So fierce in the water Gerry Lopez described him thus, "When you see Ben coming, don't think, just get out of the way."
If you know your surf history, you’ll know the legend of Ben Aipa.
He was the creator of the stinger design that gave ol Marky Richards, later a four-time world champ, a rocket underfoot in the winter of ’75, and who was so fierce-looking and powerful in the water Gerry Lopez described him thus, “When you see Ben coming, don’t think, just get out of the way.”
(In Matt Warshaw’s list of 15 Best Power Surfers Warshaw writes, “Rode Sunset Beach like Jim Brown on a broken-field run. Power and finesse. Rudely underappreciated at a longboard surfer.”
His two sons, Duke and Akila, have carried the shaper-surfer flame into the twenty-first century, both arch-craftsman, Akila you’ll know already as the man who built the board Kelly lit Keramas up on in 2019.
Now here’s the thing.
Ben, who turns seventy-eight in August, is sick, real sick, blood infections, heart issue, diabetes and he’s been hit by myriad strokes.
And in the US, catastrophic illness means catastrophic medical bills.
You want to help?
His second wife, Leonore, is selling all his boards via an auction house. Click here.
“He’s been my husband and now he’s my child,” Leonore told Hawaii News Now. “I take care of him as a mother will take care of her child.”
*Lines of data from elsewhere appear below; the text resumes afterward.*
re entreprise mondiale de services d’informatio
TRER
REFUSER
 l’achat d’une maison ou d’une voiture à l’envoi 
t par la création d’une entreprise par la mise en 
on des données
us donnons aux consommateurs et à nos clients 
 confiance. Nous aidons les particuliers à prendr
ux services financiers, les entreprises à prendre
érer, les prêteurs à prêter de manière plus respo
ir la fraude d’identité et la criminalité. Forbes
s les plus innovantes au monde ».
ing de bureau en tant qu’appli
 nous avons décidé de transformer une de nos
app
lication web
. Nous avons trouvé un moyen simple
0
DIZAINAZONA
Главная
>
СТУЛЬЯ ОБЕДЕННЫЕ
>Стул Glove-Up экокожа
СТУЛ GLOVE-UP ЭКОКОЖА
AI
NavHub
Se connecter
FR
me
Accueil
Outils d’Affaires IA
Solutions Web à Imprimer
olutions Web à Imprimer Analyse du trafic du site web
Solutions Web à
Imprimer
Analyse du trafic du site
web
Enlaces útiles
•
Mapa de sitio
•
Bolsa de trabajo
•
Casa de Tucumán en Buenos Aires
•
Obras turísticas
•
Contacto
Or if picking over Ben’s personal surfboard collection feels a little ghoulish, you can drop a little cash into the gofundme account Duke has set up.
Its goal is to raise fifty k; so far it’s at seven gees.
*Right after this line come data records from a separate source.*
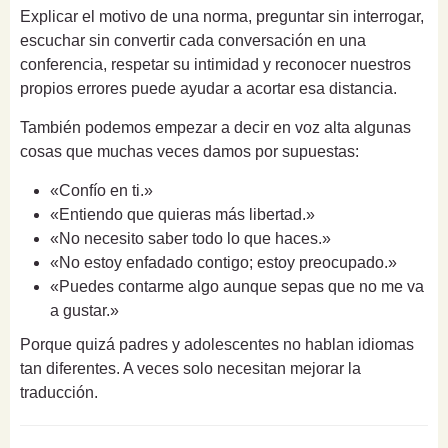
Explicar el motivo de una norma, preguntar sin interrogar,
escuchar sin convertir cada conversación en una
conferencia, respetar su intimidad y reconocer nuestros
propios errores puede ayudar a acortar esa distancia.
También podemos empezar a decir en voz alta algunas
cosas que muchas veces damos por supuestas:
«Confío en ti.»
«Entiendo que quieras más libertad.»
«No necesito saber todo lo que haces.»
«No estoy enfadado contigo; estoy preocupado.»
«Puedes contarme algo aunque sepas que no me va
a gustar.»
Porque quizá padres y adolescentes no hablan idiomas
tan diferentes. A veces solo necesitan mejorar la
traducción.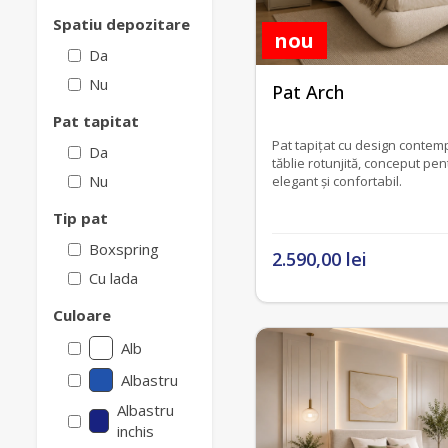
Spatiu depozitare
nou
Da
fără recenzii
Nu
Pat Arch
Pat tapitat
Pat tapițat cu design contempo
Da
tăblie rotunjită, conceput pe
Nu
elegant și confortabil.
Tip pat
Boxspring
2.590,00 lei
Cu lada
Culoare
Alb
Albastru
Albastru
inchis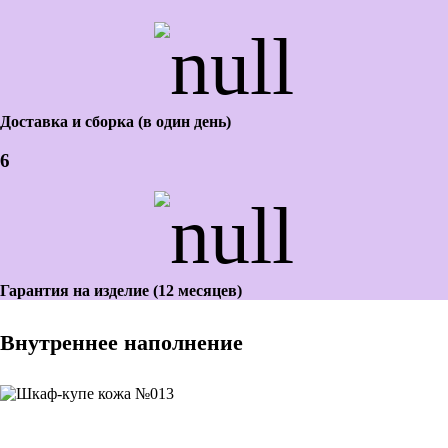
Доставка и сборка (в один день)
6
Гарантия на изделие (12 месяцев)
Внутреннее наполнение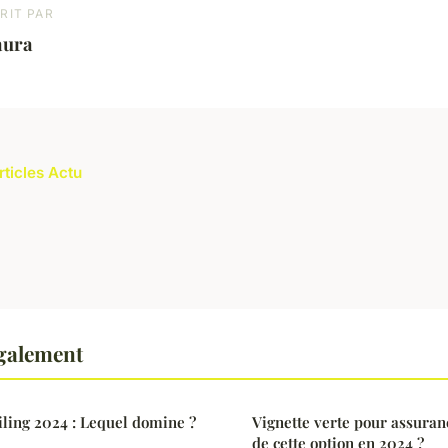
RIT PAR
aura
rticles Actu
également
iling 2024 : Lequel domine ?
Vignette verte pour assuranc
de cette option en 2024 ?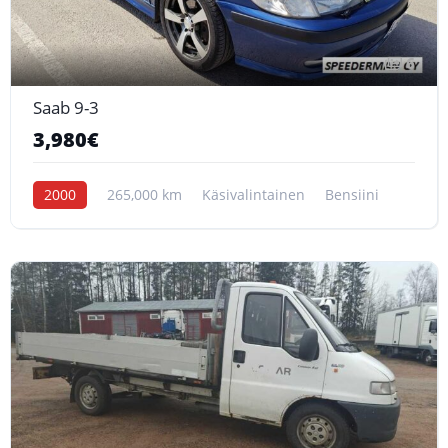
6
Saab 9-3
3,980€
2000
265,000 km
Käsivalintainen
Bensiini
When I heard that Ben was sick, I called his son Akila who grew up with a front-row seat to the North Shore, with a famous, and famously loved Dad.
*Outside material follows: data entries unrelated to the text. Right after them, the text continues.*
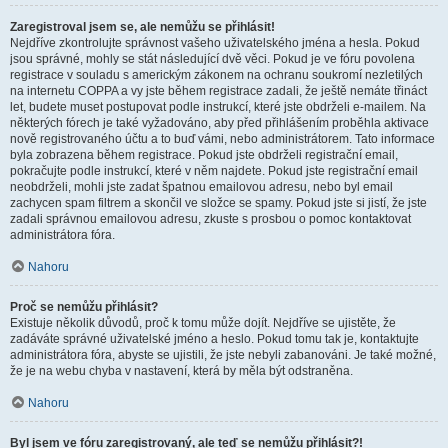
Zaregistroval jsem se, ale nemůžu se přihlásit!
Nejdříve zkontrolujte správnost vašeho uživatelského jména a hesla. Pokud
jsou správné, mohly se stát následující dvě věci. Pokud je ve fóru povolena
registrace v souladu s americkým zákonem na ochranu soukromí nezletilých
na internetu COPPA a vy jste během registrace zadali, že ještě nemáte třináct
let, budete muset postupovat podle instrukcí, které jste obdrželi e-mailem. Na
některých fórech je také vyžadováno, aby před přihlášením proběhla aktivace
nově registrovaného účtu a to buď vámi, nebo administrátorem. Tato informace
byla zobrazena během registrace. Pokud jste obdrželi registrační email,
pokračujte podle instrukcí, které v něm najdete. Pokud jste registrační email
neobdrželi, mohli jste zadat špatnou emailovou adresu, nebo byl email
zachycen spam filtrem a skončil ve složce se spamy. Pokud jste si jistí, že jste
zadali správnou emailovou adresu, zkuste s prosbou o pomoc kontaktovat
administrátora fóra.
Nahoru
Proč se nemůžu přihlásit?
Existuje několik důvodů, proč k tomu může dojít. Nejdříve se ujistěte, že
zadáváte správné uživatelské jméno a heslo. Pokud tomu tak je, kontaktujte
administrátora fóra, abyste se ujistili, že jste nebyli zabanováni. Je také možné,
že je na webu chyba v nastavení, která by měla být odstraněna.
Nahoru
Byl jsem ve fóru zaregistrovaný, ale teď se nemůžu přihlásit?!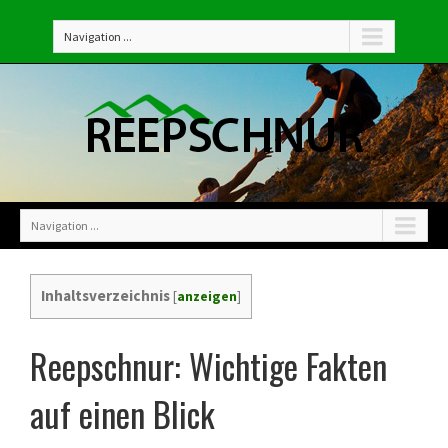
Navigation ...
Navigation ...
Inhaltsverzeichnis
[
anzeigen
]
Reepschnur: Wichtige Fakten
auf einen Blick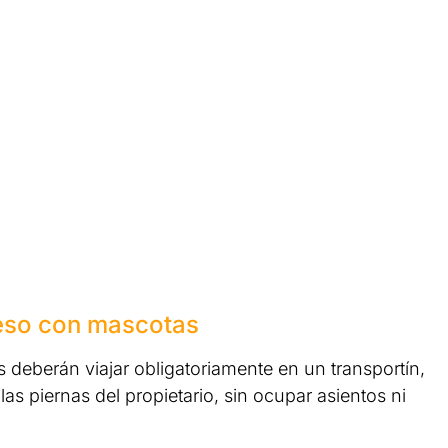
eso con mascotas
 deberán viajar obligatoriamente en un transportín,
as piernas del propietario, sin ocupar asientos ni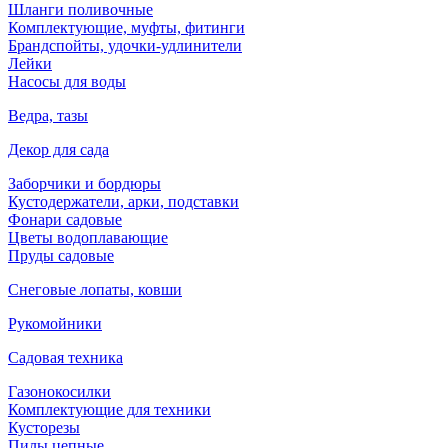
Шланги поливочные
Комплектующие, муфты, фитинги
Брандспойты, удочки-удлинители
Лейки
Насосы для воды
Ведра, тазы
Декор для сада
Заборчики и бордюры
Кустодержатели, арки, подставки
Фонари садовые
Цветы водоплавающие
Пруды садовые
Снеговые лопаты, ковши
Рукомойники
Садовая техника
Газонокосилки
Комплектующие для техники
Кусторезы
Пилы цепные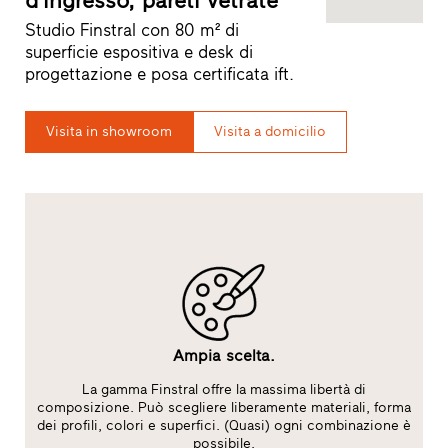
d’ingresso, pareti vetrate
Studio Finstral con 80 m² di
superficie espositiva e desk di
progettazione e posa certificata ift.
Visita in showroom
Visita a domicilio
Ampia scelta.
La gamma Finstral offre la massima libertà di
ft
composizione. Può scegliere liberamente materiali, forma
co
dei profili, colori e superfici. (Quasi) ogni combinazione è
possibile.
A rare soul connected to surfing’s cultural continuum.
“Yeah, man, well, everyone knows him for his stinger, but his greatest contribution was how long he shaped for, how consistent he was, the attention to craftsmanship… there was a level of integrity in his boards for sixty years,” says Akila.
“For my brother and I there’s a sense of pride in how we build boards. We carry on the tradition.”